The recent amendments to the Code also introduced certain operational changes. In brief, these include:
- The provision of a Disclosure Document to a franchisee, if the franchisor or the franchisee proposes to renew, extend, or extend the scope of the franchise agreement. The phrase 'extend the scope' is likely to catch any change to the territory of a particular franchisee and could also include material changes in the products or services sold by the franchise network
- The section of the Code setting out the circumstances that permit a franchisor to withhold consent to an assignment will now clearly apply to novations as well. A franchisee has the right to request the
- franchisor to consent to the novation of the franchise agreement on the same terms. This means the common clause requiring an incoming transferee to sign the "then current form of the franchise agreement" as a condition of novation will not be as effective
- Franchisors must notify franchisees of their decision to renew or not renew their agreement, or to agree a new franchise agreement, at least six months prior to the expiry of the franchise agreement (or one month before the expiry of an agreement with a term of less than six months). There is nothing in the Code preventing the franchisor's decision to renew being conditional upon the Franchisee complying with any requirements set by the franchisor.
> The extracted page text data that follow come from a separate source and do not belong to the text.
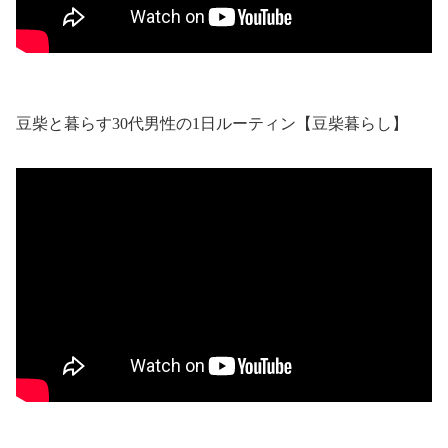
豆柴と暮らす30代男性の1日ルーティン【豆柴暮らし】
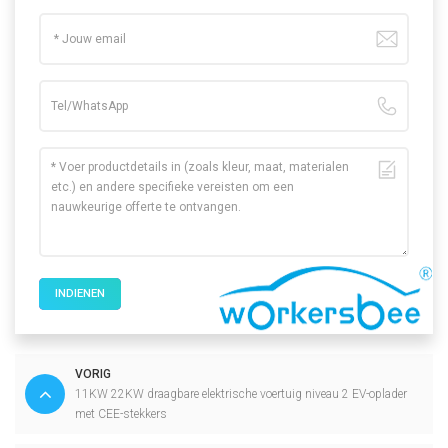
INDIENEN
VORIG
11KW 22KW draagbare elektrische voertuig niveau 2 EV-oplader
met CEE-stekkers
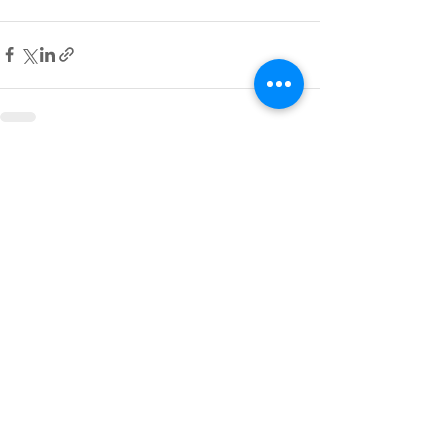
查看全部
最新文章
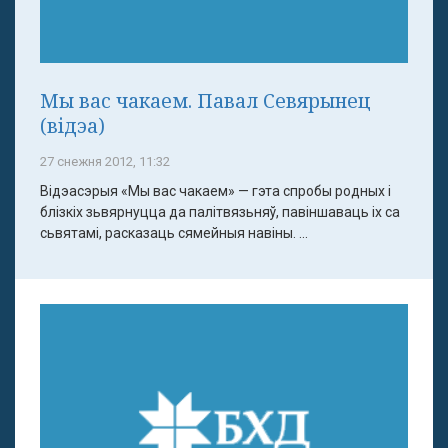
Мы вас чакаем. Павал Севярынец
(відэа)
27 снежня 2012, 11:32
Відэасэрыя «Мы вас чакаем» — гэта спробы родных і
блізкіх зьвярнуцца да палітвязьняў, павіншаваць іх са
сьвятамі, расказаць сямейныя навіны. ...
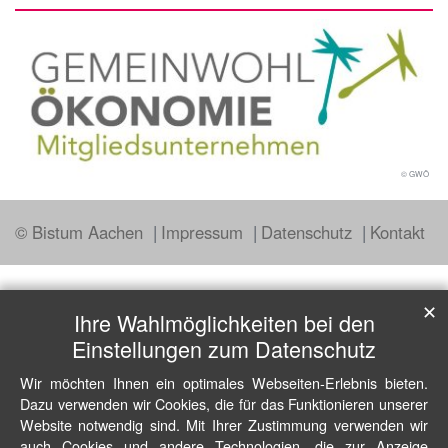
© GWÖ
© Bistum Aachen
Impressum
Datenschutz
Kontakt
✕
Ihre Wahlmöglichkeiten bei den
Einstellungen zum Datenschutz
Wir möchten Ihnen ein optimales Webseiten-Erlebnis bieten.
Dazu verwenden wir Cookies, die für das Funktionieren unserer
Website notwendig sind. Mit Ihrer Zustimmung verwenden wir
auch Cookies und andere Technologien, die zur Anzeige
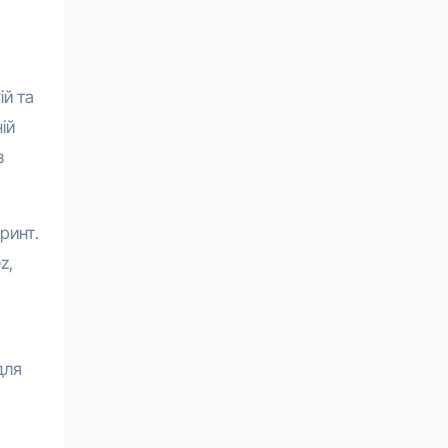
ій та
ій
з
принт.
z,
для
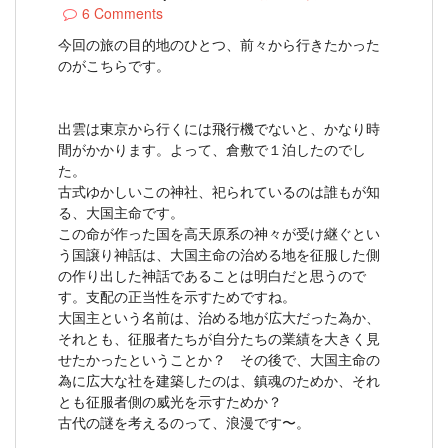
6 Comments
今回の旅の目的地のひとつ、前々から行きたかった
のがこちらです。
出雲は東京から行くには飛行機でないと、かなり時
間がかかります。よって、倉敷で１泊したのでし
た。
古式ゆかしいこの神社、祀られているのは誰もが知
る、大国主命です。
この命が作った国を高天原系の神々が受け継ぐとい
う国譲り神話は、大国主命の治める地を征服した側
の作り出した神話であることは明白だと思うので
す。支配の正当性を示すためですね。
大国主という名前は、治める地が広大だった為か、
それとも、征服者たちが自分たちの業績を大きく見
せたかったということか？ その後で、大国主命の
為に広大な社を建築したのは、鎮魂のためか、それ
とも征服者側の威光を示すためか？
古代の謎を考えるのって、浪漫です〜。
The Government rejected calls by various bodies to include a statutory good faith provision in the Code. Rather, a new clause was inserted in the Code stating that the Code does not limit any obligation to act in good faith that may be imposed by law. Consequently, the existence of a duty of good faith is not automatic and will continue to depend on the relevant circumstances of the case. However, a duty of good faith is often implied into franchise agreements.
Risk of non compliance
A non-compliant Disclosure Document can lead to the Australian Competition & Consumer Commission ("ACCC") or affected franchisees taking action against the franchisor. The Act provides various remedies for breaches of the Code including injunctions, compensation, damages, orders to set aside or vary the agreement, or orders to undertake corrective advertising. The ACCC will pursue misleading and deceptive conduct and unconscionable conduct in addition to breaches of the Code. If the conduct or breach shows a blatant disregard for the law, is widespread or causes significant detriment to consumers then the ACCC is particularly concerned and is more likely to take action itself.
Overall, the amendments to the Code substantially increase the information that must be disclosed to franchisees. Franchisors will need to become familiar with these amendments to the Code to ensure their Disclosure Document and operations remain compliant.
The content of this article is intended to provide a general guide to the subject matter. Specialist advice should be sought about your specific circumstances.